Maureen Ezekor, Dr. Michael Wilkerson, Dr. Julie Croley

University of Texas Medical Branch


We present a case of a 74-year-old woman who developed acute pneumonitis shortly after starting low-dose methotrexate therapy for bullous pemphigoid. Pneumonitis is a rare, life-threatening complication of methotrexate therapy. Medical literature reports that approximately 1% to 7% of patients on methotrexate therapy develop pulmonary complications, although prospective studies have shown the prevalence to be as low as 1%. These cases usually occur in chronic or high dose treatment or in the setting of diseases and other medications that affect the lungs. To our knowledge, there are currently no reports in the literature on methotrexate-induced pneumonitis in a patient with bullous pemphigoid without underlying renal insufficiency.

Methotrexate was initiated in our patient after worsening bullous pemphigus disease recalcitrant to oral and topical corticosteroid treatment.

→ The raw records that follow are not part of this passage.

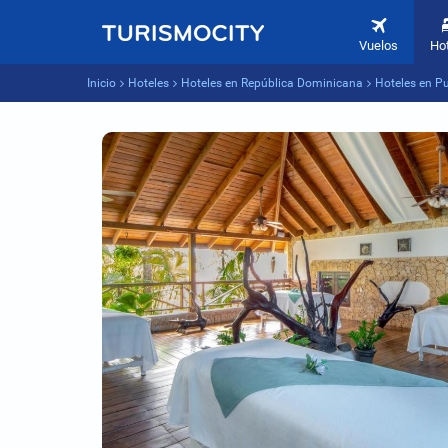
Vuelos
Ho
Inicio
Hoteles
Hoteles en República Dominicana
Hoteles en P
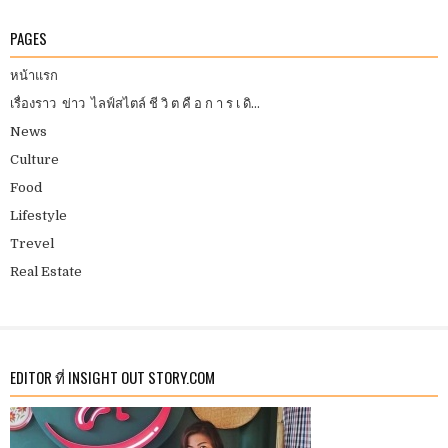
PAGES
หน้าแรก
เรื่องราว ข่าว ไลฟ์สไตล์ ชี วิ ต คื อ ก า ร เ ดิ...
News
Culture
Food
Lifestyle
Trevel
Real Estate
EDITOR ที่ INSIGHT OUT STORY.COM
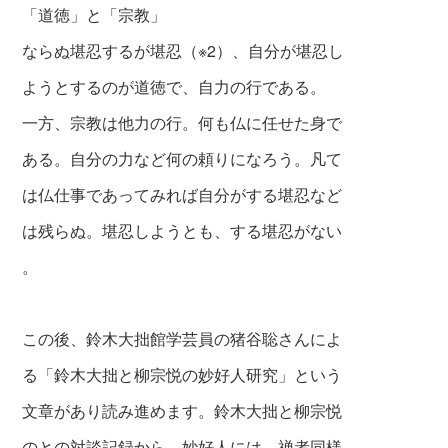
「道徳」と「宗教」
ならぬ堪忍するが堪忍（※2）、自分が堪忍し
ようとするのが道徳で、自力の行である。
一方、宗教は他力の行。何も仏に任せた身で
ある。自分の力など何の頼りになろう。
凡て
は仏仕事であってみれば自分がする堪忍など
は残らぬ。
堪忍しようとも、する堪忍がない
。
この後、鈴木大拙館学芸員の猪谷聡さんによ
る
「鈴木大拙と柳宗悦の妙好人研究」という
文章があり読み進めます。
鈴木大拙と柳宗悦
のとの対談記録から、妙好人には、禅者同様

Her initial dose was 7.5 mg weekly, and was increased to 12.5 mg after four weeks. The patient’s rash improved significantly. However, two weeks after initiating the 12.5 mg methotrexate dosage, the patient reported to the emergency department hypoxic with complaints of shortness of breath, fever, chills, cough, body aches, and weakness. After thorough cardiopulmonary assessment, the diagnosis of methotrexate-induced pneumonitis was made. After ten days of hospitalization, the patient was discharged on methylprednisolone and oxygen therapy via nasal cannula. She was eventually tapered off of methylprednisolone after a negative pemphigoid panel and improvement of skin. Her pulmonary function and respiratory symptoms progressively improved and returned to normal months later. She continues to follow up with dermatology and pulmonology.

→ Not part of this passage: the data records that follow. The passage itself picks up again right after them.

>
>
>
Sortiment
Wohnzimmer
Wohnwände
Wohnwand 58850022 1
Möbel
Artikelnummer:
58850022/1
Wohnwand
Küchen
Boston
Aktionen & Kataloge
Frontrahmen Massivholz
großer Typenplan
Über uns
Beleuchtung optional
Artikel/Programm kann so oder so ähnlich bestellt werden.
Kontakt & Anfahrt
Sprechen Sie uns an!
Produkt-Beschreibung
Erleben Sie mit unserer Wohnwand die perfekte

Methotrexate-induced pneumonitis is a diagnosis of exclusion and can be difficult to diagnose due to its non-specific clinical presentation. Clinicians should be aware of and educate patients on this rare, adverse reaction to methotrexate. If suspected, methotrexate should be discontinued, supportive therapy initiated, and the patient should undergo a full pulmonary workup to determine the cause of respiratory distress.